I have a C# application whose memory usage increases overtime. I've taken periodic user mode dumps and after loading sos, run !EEHeap -gc to monitor the managed heap size. In windbg/sos I've seen it start ~14MB and grow up to 160MB, then shrink back to 15MB, but the applications "Private Bytes" never decreases significantly. I have identified the activity that cauases the increase in "Private Bytes", so I can control when the memory growth occurs.
I tried running Vmmap.exe and noticed it reports a managed heap of ~360MB, took a quick dump and using windbg/sos/eeheap -gc I only see 15MB.
Why am I seeing such different values?
Is the managed heap really what vmmap.exe reports?
How can I examine this area of the managed heap in windbg?
You can't break into a .NET application with WinDbg and then run VMMap at the same time. This will result in a hanging VMMap.
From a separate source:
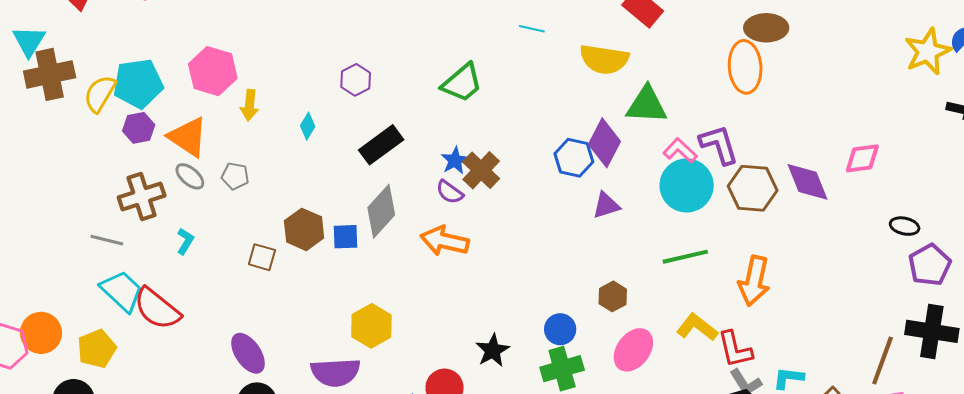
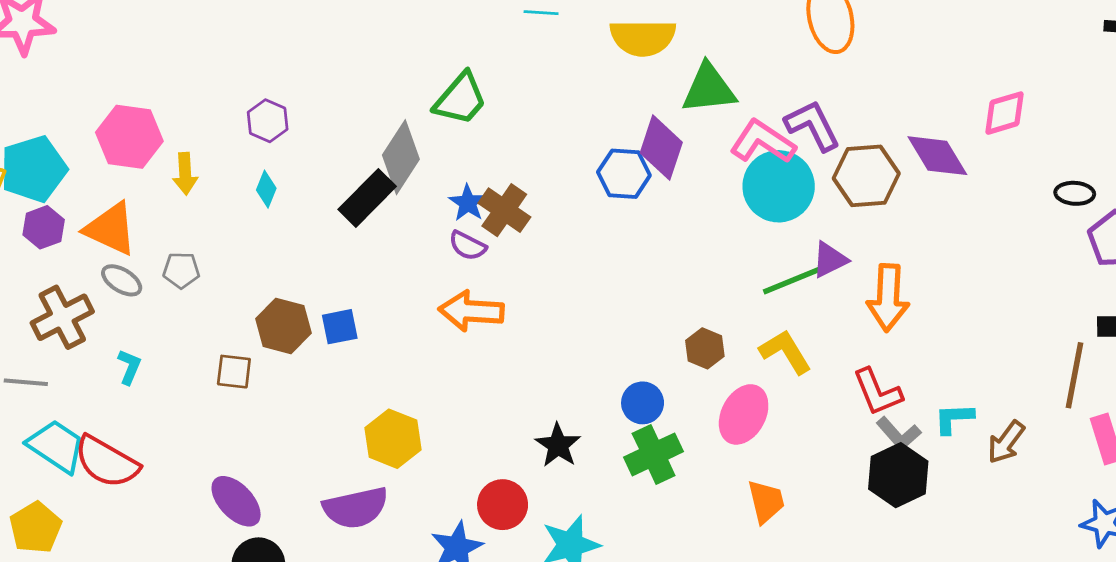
purple hexagon: (356, 80) -> (268, 121), moved
pink L-shape: (680, 151) -> (763, 142), size x1.4
purple triangle: (606, 205) -> (830, 260), moved
gray diamond: (381, 211) -> (401, 157), moved
yellow L-shape: (697, 327) -> (785, 352), moved, turned 30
You can also not do it in the opposite direction: start VMMap first, then break into WinDbg and then refresh the values in VMMap.
Therefore the values shown by VMMap are probably never equal, because the numbers are from a different point in time. Different points in time could also mean that the garbage collector has run. If the application is not changing so much, the values should be close.
In my tests, the committed part of the managed heap in VMMap is the sum of !eeheap -gc and !eeheap -loader, which sounds reasonable.
Given the output of !eeheap -gc, we get the start of the GC heap at generation 2 (11aa0000) and a size of only 3.6 MB.
Number of GC Heaps: 1
generation 0 starts at 0x0000000011d110f8
generation 1 starts at 0x0000000011cd1130
generation 2 starts at 0x0000000011aa1000
...
GC Heap Size 0x374a00(3623424)
!address gives the details:
...
+ 0`11aa0000 0`11ef2000 0`00452000 MEM_PRIVATE MEM_COMMIT PAGE_READWRITE <unknown>
0`11ef2000 0`21aa0000 0`0fbae000 MEM_PRIVATE MEM_RESERVE <unknown>
0`21aa0000 0`21ac2000 0`00022000 MEM_PRIVATE MEM_COMMIT PAGE_READWRITE <unknown>
0`21ac2000 0`29aa0000 0`07fde000 MEM_PRIVATE MEM_RESERVE <unknown>
+ 0`29aa0000 0`6ca20000 0`42f80000 MEM_FREE PAGE_NOACCESS Free
...
Although not documented, I believe that a new segment starts at 11aa0000, indicated by the + sign. The GC segment ends at 29aa0000, which is also the starting point of the next segment. Cross check: .NET memory should be reported as <unknown> in the last column - ok.
The total GC size (reserved + committed) is
?29aa0000-11aa0000
Evaluate expression: 402653184 = 00000000`18000000
which is 402 MB or 393.216 kB, which in my case is very close to 395.648 kB reported by VMMap.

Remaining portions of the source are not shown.